### DATA EXTRACT
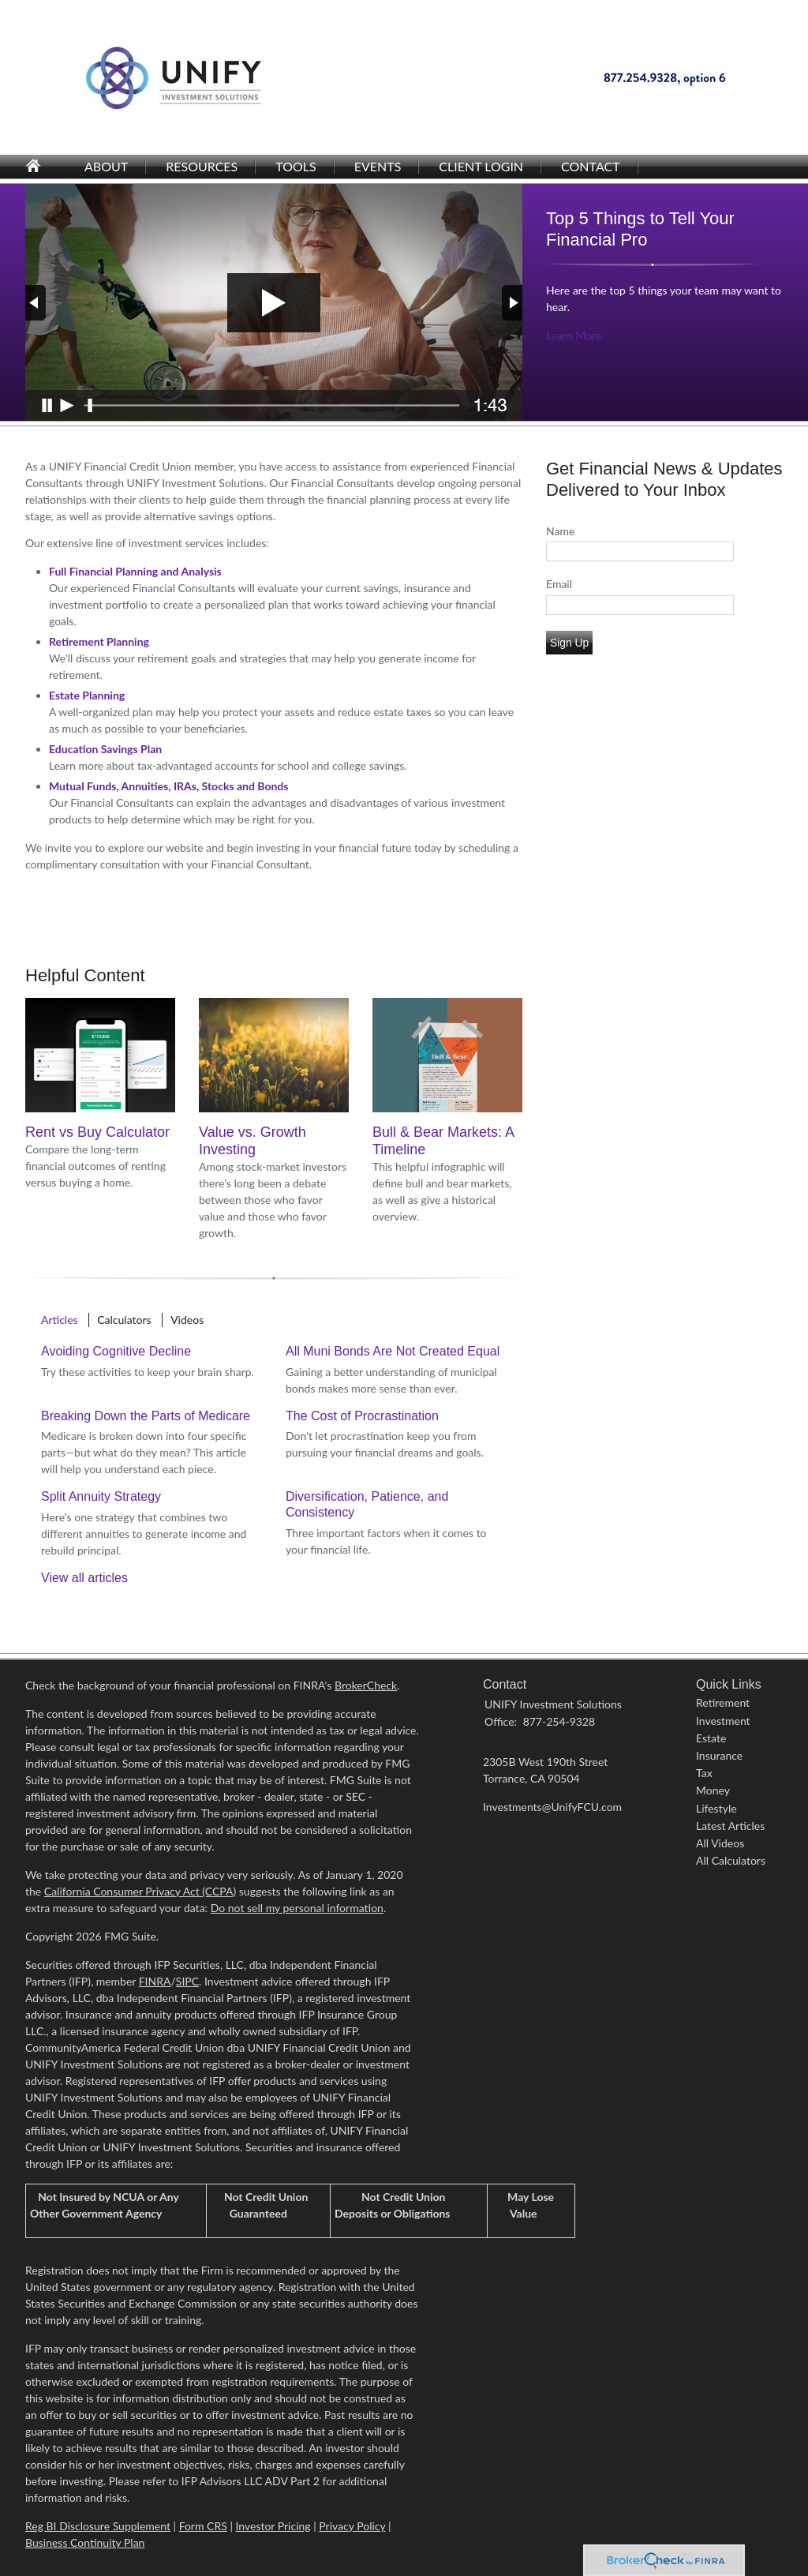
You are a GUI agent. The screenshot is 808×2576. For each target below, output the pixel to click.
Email (559, 584)
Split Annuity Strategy (101, 1496)
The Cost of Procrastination (362, 1416)
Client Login (481, 166)
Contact (590, 166)
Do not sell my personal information (297, 1907)
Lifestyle (716, 1808)
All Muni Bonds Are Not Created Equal (392, 1351)
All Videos (720, 1843)
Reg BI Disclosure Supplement (97, 2526)
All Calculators (730, 1860)
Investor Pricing (272, 2526)
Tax (704, 1772)
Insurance (719, 1755)
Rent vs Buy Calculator (97, 1132)
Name (560, 531)
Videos (187, 1319)
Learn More (573, 335)
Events (378, 166)
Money (713, 1790)
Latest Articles (730, 1825)
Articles (59, 1319)
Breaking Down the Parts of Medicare (145, 1416)
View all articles (84, 1577)
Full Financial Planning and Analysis (135, 571)
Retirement (723, 1702)
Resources (202, 166)
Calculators (124, 1319)
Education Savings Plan (105, 749)
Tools (295, 166)
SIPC (187, 1981)
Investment (723, 1720)
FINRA (155, 1981)
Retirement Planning (99, 641)
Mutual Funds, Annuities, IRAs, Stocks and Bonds (168, 786)
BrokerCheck (366, 1685)
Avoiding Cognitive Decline (116, 1351)
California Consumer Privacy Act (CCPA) (140, 1891)
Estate (711, 1738)
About (106, 166)
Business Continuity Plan (84, 2542)
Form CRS (203, 2526)
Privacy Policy (352, 2526)
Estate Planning (87, 695)
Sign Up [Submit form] (569, 642)
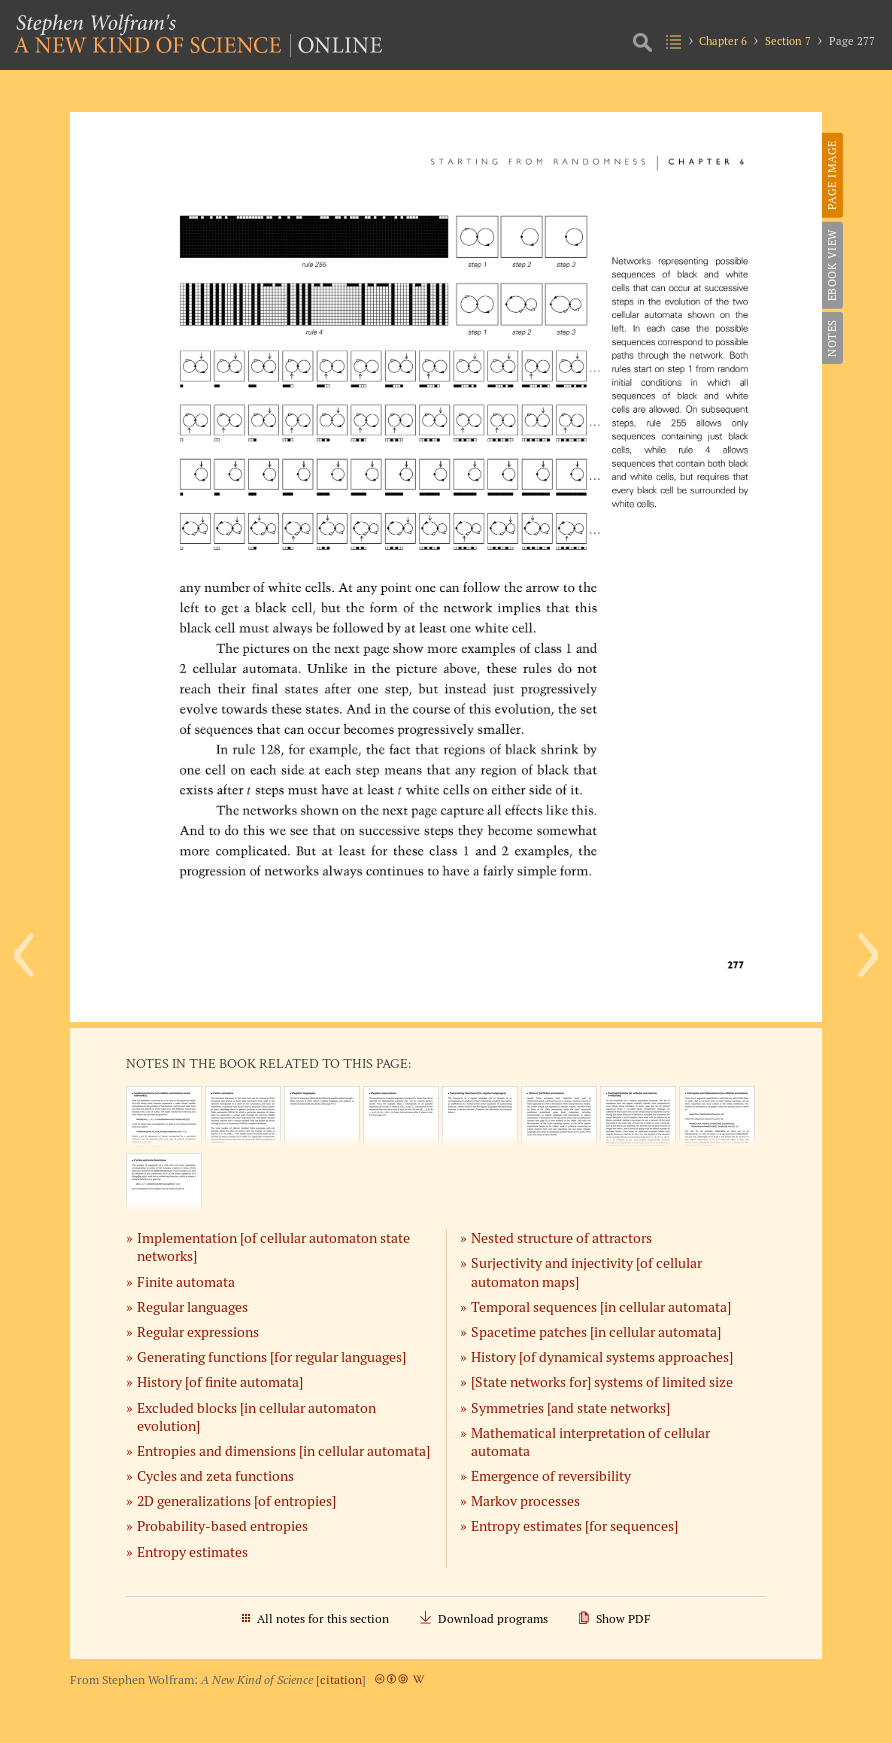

### INSTRUCTIONS FOR THE TASK
Repeat all of the entries above exactly. Keep pictures out of it.

### RESULT FOR THIS EXERCISE
You are a GUI agent. The screenshot is 808×2576. For each target below, output the pixel to click.
Email (559, 584)
Split Annuity Strategy (101, 1496)
The Cost of Procrastination (362, 1416)
Client Login (481, 166)
Contact (590, 166)
Do not sell my personal information (297, 1907)
Lifestyle (716, 1808)
All Muni Bonds Are Not Created Equal (392, 1351)
All Videos (720, 1843)
Reg BI Disclosure Supplement (97, 2526)
All Calculators (730, 1860)
Investor Pricing (272, 2526)
Tax (704, 1772)
Insurance (719, 1755)
Rent vs Buy Calculator (97, 1132)
Name (560, 531)
Videos (187, 1319)
Learn More (573, 335)
Events (378, 166)
Money (713, 1790)
Latest Articles (730, 1825)
Articles (59, 1319)
Breaking Down the Parts of Medicare (145, 1416)
View all articles (84, 1577)
Full Financial Planning and Analysis (135, 571)
Retirement (723, 1702)
Resources (202, 166)
Calculators (124, 1319)
Education Savings Plan (105, 749)
Tools (295, 166)
SIPC (187, 1981)
Investment (723, 1720)
FINRA (155, 1981)
Retirement Planning (99, 641)
Mutual Funds, Annuities, IRAs, Stocks and Bonds (168, 786)
BrokerCheck (366, 1685)
Avoiding Cognitive Decline (116, 1351)
California Consumer Privacy Act (CCPA) (140, 1891)
Estate (711, 1738)
About (106, 166)
Business Continuity Plan (84, 2542)
Form CRS (203, 2526)
Privacy Policy (352, 2526)
Estate Planning (87, 695)
Sign Up [Submit form] (569, 642)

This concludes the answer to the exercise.